C’est un quart d’heure qui a duré un siècle donc une vie au moins
Une courte éternité dans cette entaille de rue où je ne me suis pas perdu
Je monte vers les collines parce que l’heure est au plaisir et c’est là que nous
nous retrouvons là où il y a encore des tables des chaises et des musiciens
Sur mon vélo j’ai couru sans m’attarder les lignes courbes et je me retrouve dans
le silence laissé par les écoles vides à la fin du jour
dans le quartier où vécurent nos parents [ Curial-Cambrai la grise [ près des rails et des friches [ la forteresse qui s’est appelée *Soleil ou *Beau-Séjour
.Un quartier. presque dit-on dans les agences ..un village.. pour ceux qui voudraient
être villageois quoique les platanes n’aient pas
d’odeur sinon parfois celle de quelque chose qui brûle
Et moi je crois que je me promène que je peux me promener
Il y a ce qu’il faut et pas plus là-dessus dessous les supermarchés qui nourrissent
les supermarchés d’hommes les grands frigos là-haut dressés –
(La métaphore est très mauvaise je ne vais pas la filer)
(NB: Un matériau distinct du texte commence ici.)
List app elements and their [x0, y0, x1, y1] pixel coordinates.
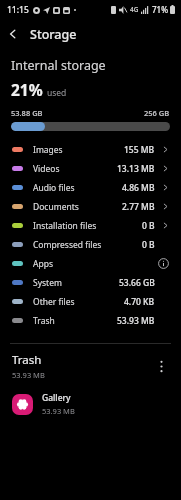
other: App info	[158, 258, 169, 269]
staticText: Videos	[33, 163, 60, 175]
staticText: 4.70 KB	[124, 296, 155, 308]
staticText: 53.88 GB	[11, 108, 43, 118]
staticText: 4G	[130, 5, 139, 14]
button[interactable]: Gallery	[0, 389, 181, 419]
staticText: Compressed files	[33, 239, 102, 251]
staticText: 21%	[11, 79, 43, 100]
staticText: 0 B	[142, 220, 155, 232]
staticText: 0 B	[142, 239, 155, 251]
button[interactable]: Back	[0, 21, 26, 47]
staticText: 71%	[152, 4, 168, 15]
staticText: used	[47, 87, 67, 99]
button[interactable]: Installation files	[0, 216, 181, 235]
button[interactable]: Images	[0, 140, 181, 159]
staticText: 53.93 MB	[12, 370, 45, 380]
staticText: Apps	[33, 258, 53, 270]
button[interactable]: System	[0, 273, 181, 292]
button[interactable]: Compressed files	[0, 235, 181, 254]
staticText: 4.86 MB	[122, 182, 155, 194]
staticText: 53.66 GB	[119, 277, 155, 289]
staticText: Trash	[12, 352, 42, 368]
staticText: 13.13 MB	[117, 163, 155, 175]
staticText: 11:15	[7, 4, 29, 16]
staticText: Trash	[33, 315, 55, 327]
staticText: Installation files	[33, 220, 97, 232]
staticText: Internal storage	[11, 57, 106, 74]
button[interactable]: Documents	[0, 197, 181, 216]
staticText: Audio files	[33, 182, 75, 194]
staticText: Gallery	[42, 392, 71, 404]
staticText: Documents	[33, 201, 79, 213]
button[interactable]: More options	[153, 356, 169, 376]
staticText: 2.77 MB	[122, 201, 155, 213]
staticText: 53.93 MB	[42, 406, 75, 416]
staticText: Images	[33, 144, 63, 156]
staticText: 53.93 MB	[117, 315, 155, 327]
button[interactable]: Other files	[0, 292, 181, 311]
button[interactable]: Apps	[0, 254, 181, 273]
staticText: 256 GB	[144, 108, 170, 118]
button[interactable]: Audio files	[0, 178, 181, 197]
button[interactable]: Videos	[0, 159, 181, 178]
staticText: Storage	[30, 26, 77, 43]
staticText: System	[33, 277, 62, 289]
staticText: Other files	[33, 296, 75, 308]
button[interactable]: Trash	[0, 311, 181, 330]
staticText: 155 MB	[124, 144, 155, 156]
Me double ‘qui nargue un camion aveugle’ un jumeau quelqu’un qui me ressemble
pressé-puissant sur une machine comme la mienne à chaîne la sienne rouillée
Je ne m’arrête pas J’ai dépassé après le restaurant d’Afriques la boutique de beauté
à l’ongle rose
où attendait une triade de prostituées chinoises qui plus tard sa divine cosmétique réglée
descendra à Belle-ville dans la vallée des commerces aux ateliers condamnés
J’avais oublié que si vite s’épancherait l’avenue de Flandre presque piétonne l’air de
rien celle qui remontant jadis les routes lucratives des marchands du Brabant
\ et déclinant à genoux sans gémir vers Compostelle \
fut autrefois la ligne blanche où s’adossait un monde qui nous a enfantés
_Là-dedans sans effort je glisse
On vend du pain de la viande hallal~cachère des téléphones et des assurances
Et justement voilà l’église de Jacques le missionnaire supplicié d’Espagne
triste temple dont le passant se contrefout imité sans imagination pour ceux
qui manquaient d’images et d’imitations
gardien apostolique du ,canal de l’empereur, qui devait abreuver Paris
et où s’abreuve les soirs d’été la jeunesse qui a soif
Derrière et sans-écluse le petit pont très-blanc et qui semble sorti de la
boîte d’un collectionneur voit passer cette jeunesse dont je parle ] dont la vraie vie n’est pas sur la carte
anémone bleue amoureuse sans doute et rieuse absolument mais je ne veux pas dire …belle… cela ne voudrait rien dire
plongeant de fines mains muettes dans ses sacs
dégriffés comme elle pour le meilleur peut-être
(La promenade du soir n’en est plus une
La carte ne dit pas ces choses mais
c’est ici que s’arrête la piste cyclable)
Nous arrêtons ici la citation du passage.